Letter shows White House wouldn't provide documents to agency investigating Ukraine aid
Posted January 23, 2020 11:13 p.m. EST
CNN — The White House refused to provide documents to a nonpartisan congressional watchdog investigating President Donald Trump's decision to withhold US security aid to Ukraine, according to documents released by Democratic Sen. Chris Van Hollen of Maryland on Thursday.
Included in the release is a December 20 letter from the White House responding to an inquiry from the Government Accountability Office by citing a previous legal memo from the Office of Management and Budget defending the military aid freeze.
In the letter, Brian Miller, a senior associate counsel to the President, was responding to a request from the GAO seeking "factual information and legal views" about why the Ukraine aid had been held from acting White House chief of staff Mick Mulvaney and White House counsel Pat Cipollone. Miller informed the GAO that Mulvaney and Cipollone would not be participating in the probe.
"The White House does not plan to respond separately to your letters," he wrote.
News of the White House's refusal to participate in the GAO's investigation comes after the watchdog agency issued its decision earlier this month that the Trump administration had broken the law when it withheld the security aid to Ukraine last year, which had been appropriated by Congress.

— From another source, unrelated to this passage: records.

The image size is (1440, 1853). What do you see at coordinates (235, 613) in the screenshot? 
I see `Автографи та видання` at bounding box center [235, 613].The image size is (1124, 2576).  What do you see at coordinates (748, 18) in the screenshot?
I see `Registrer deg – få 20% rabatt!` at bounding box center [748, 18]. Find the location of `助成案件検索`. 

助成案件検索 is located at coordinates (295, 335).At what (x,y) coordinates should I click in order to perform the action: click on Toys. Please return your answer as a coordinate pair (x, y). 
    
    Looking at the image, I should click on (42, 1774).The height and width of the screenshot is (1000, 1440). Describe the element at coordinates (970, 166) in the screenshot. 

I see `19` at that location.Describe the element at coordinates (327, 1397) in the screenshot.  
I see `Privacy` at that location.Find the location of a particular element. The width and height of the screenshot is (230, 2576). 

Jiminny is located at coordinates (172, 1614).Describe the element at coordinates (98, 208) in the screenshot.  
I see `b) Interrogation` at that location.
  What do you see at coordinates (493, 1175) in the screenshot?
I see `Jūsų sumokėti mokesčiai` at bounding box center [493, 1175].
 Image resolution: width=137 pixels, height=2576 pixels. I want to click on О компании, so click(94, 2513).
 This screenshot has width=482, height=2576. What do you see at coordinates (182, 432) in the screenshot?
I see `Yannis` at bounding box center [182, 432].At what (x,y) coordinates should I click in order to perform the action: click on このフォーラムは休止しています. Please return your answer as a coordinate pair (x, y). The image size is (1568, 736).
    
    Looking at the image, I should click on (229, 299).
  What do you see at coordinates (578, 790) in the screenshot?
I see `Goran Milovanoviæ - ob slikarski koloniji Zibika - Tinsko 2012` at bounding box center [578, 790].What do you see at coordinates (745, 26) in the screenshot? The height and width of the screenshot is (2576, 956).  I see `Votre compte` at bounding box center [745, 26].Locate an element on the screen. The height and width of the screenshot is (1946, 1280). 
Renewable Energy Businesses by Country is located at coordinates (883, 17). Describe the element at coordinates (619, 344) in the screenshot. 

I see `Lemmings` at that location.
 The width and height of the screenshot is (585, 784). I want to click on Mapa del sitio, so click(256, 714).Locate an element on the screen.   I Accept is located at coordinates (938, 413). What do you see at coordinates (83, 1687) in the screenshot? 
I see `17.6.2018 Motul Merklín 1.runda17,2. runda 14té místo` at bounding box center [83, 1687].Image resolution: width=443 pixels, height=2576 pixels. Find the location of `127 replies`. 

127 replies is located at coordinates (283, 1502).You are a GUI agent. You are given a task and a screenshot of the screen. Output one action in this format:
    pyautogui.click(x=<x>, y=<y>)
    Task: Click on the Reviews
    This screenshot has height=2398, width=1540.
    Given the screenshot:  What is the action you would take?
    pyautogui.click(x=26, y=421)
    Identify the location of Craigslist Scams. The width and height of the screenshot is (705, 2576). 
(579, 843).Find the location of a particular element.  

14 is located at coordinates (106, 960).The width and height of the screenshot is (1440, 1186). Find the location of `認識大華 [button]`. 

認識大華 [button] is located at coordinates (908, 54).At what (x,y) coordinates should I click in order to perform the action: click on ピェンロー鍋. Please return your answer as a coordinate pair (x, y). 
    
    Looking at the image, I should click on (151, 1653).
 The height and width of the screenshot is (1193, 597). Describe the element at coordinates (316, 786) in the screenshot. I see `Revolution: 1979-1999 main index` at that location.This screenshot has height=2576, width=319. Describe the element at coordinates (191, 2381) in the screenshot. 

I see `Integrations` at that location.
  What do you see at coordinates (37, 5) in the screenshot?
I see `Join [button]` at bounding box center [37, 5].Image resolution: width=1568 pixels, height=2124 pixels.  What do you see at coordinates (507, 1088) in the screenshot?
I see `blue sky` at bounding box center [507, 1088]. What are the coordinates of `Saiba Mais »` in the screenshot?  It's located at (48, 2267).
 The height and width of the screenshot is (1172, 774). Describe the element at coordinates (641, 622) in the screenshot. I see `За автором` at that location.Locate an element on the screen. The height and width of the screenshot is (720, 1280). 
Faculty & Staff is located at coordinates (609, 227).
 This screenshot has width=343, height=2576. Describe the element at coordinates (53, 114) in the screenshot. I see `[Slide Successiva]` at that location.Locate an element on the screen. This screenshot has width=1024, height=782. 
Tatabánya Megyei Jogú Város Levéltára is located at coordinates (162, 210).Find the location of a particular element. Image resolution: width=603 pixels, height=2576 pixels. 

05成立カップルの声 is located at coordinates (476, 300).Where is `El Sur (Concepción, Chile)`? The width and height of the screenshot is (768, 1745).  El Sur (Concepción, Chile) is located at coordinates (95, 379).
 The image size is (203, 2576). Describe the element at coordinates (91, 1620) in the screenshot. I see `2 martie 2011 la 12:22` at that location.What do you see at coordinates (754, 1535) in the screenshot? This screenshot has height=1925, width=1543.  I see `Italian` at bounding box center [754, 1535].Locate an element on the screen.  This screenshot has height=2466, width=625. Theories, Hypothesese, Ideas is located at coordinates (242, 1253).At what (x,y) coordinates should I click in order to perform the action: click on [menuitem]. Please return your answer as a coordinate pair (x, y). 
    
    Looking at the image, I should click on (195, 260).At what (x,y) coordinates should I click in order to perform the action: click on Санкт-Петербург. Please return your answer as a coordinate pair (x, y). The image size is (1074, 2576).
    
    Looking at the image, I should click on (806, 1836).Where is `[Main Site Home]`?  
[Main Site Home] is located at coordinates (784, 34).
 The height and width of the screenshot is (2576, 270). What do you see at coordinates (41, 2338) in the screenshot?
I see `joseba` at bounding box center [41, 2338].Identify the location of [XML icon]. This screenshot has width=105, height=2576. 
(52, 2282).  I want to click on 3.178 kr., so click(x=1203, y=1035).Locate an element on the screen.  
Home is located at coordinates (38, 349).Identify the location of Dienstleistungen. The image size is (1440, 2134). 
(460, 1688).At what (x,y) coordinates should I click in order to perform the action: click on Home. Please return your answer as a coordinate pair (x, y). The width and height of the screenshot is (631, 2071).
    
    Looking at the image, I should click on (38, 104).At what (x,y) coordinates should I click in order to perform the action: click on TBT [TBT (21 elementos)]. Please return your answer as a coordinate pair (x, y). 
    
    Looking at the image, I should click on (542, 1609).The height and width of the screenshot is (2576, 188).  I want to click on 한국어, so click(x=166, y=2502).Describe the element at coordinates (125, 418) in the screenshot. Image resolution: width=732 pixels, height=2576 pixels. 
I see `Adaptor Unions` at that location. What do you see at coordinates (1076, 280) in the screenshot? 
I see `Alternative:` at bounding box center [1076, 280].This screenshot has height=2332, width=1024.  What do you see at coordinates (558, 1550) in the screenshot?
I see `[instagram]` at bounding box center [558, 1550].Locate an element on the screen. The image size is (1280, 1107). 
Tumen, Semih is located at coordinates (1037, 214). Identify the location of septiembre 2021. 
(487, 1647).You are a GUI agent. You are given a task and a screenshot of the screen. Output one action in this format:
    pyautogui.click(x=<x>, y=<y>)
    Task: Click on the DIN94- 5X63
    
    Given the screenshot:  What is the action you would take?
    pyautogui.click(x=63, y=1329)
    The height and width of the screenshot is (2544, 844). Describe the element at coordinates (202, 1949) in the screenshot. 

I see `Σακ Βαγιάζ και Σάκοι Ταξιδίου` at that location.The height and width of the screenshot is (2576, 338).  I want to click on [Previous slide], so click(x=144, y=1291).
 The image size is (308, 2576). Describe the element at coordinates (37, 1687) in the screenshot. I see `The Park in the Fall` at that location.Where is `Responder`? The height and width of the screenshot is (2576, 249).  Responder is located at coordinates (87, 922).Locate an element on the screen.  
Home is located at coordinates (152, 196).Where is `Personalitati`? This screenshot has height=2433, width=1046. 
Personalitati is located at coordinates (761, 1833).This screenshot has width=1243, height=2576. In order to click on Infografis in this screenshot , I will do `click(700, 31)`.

The GAO concluded that the White House budget office had violated the Impoundment Control Act, a 1974 law that limits the White House from withholding funds that Congress has appropriated.
The Office of Management and Budget, which did provide a substantial response to the inquiry, had told the GAO it "withheld the funds to ensure that they were not spent 'in a manner that could conflict with the President's foreign policy,' " said Thomas Armstrong, the GAO's general counsel.
The GAO rejected that argument.
"Faithful execution of the law does not permit the President to substitute his own policy priorities for those that Congress has enacted into law," the GAO wrote. "OMB withheld funds for a policy reason, which is not permitted under the Impoundment Control Act. The withholding was not a programmatic delay. Therefore, we conclude that OMB violated the ICA."
After the report was released, OMB spokeswoman Rachel Semmel said the budget office disagrees with the GAO's decision.
"OMB uses its apportionment authority to ensure taxpayer dollars are properly spent consistent with the President's priorities and with the law," Semmel said.
This is a breaking story and will be updated.